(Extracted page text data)
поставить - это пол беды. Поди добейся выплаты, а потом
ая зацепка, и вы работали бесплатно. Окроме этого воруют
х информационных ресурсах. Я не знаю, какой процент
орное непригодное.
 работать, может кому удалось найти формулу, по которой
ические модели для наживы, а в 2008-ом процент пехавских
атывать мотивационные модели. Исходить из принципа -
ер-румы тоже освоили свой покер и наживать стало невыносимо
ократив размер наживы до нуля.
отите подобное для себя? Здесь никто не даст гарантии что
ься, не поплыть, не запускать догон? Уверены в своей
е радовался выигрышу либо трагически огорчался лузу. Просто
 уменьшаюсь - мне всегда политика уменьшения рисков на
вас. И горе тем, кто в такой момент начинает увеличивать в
==
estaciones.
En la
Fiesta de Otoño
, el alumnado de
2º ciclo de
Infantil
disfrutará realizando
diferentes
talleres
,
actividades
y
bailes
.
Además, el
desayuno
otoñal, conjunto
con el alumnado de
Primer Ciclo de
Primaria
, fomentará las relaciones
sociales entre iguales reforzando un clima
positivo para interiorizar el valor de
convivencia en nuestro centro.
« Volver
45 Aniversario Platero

__EXERCISE REQUIREMENTS__. Using the entries shown above, reproduce verbatim the lines from the line bearing "отите подобное для" to the line bearing "уменьшаюсь - мне", inclusive.

__RESULT BELOW__.
отите подобное для себя? Здесь никто не даст гарантии что
ься, не поплыть, не запускать догон? Уверены в своей
е радовался выигрышу либо трагически огорчался лузу. Просто
 уменьшаюсь - мне всегда политика уменьшения рисков на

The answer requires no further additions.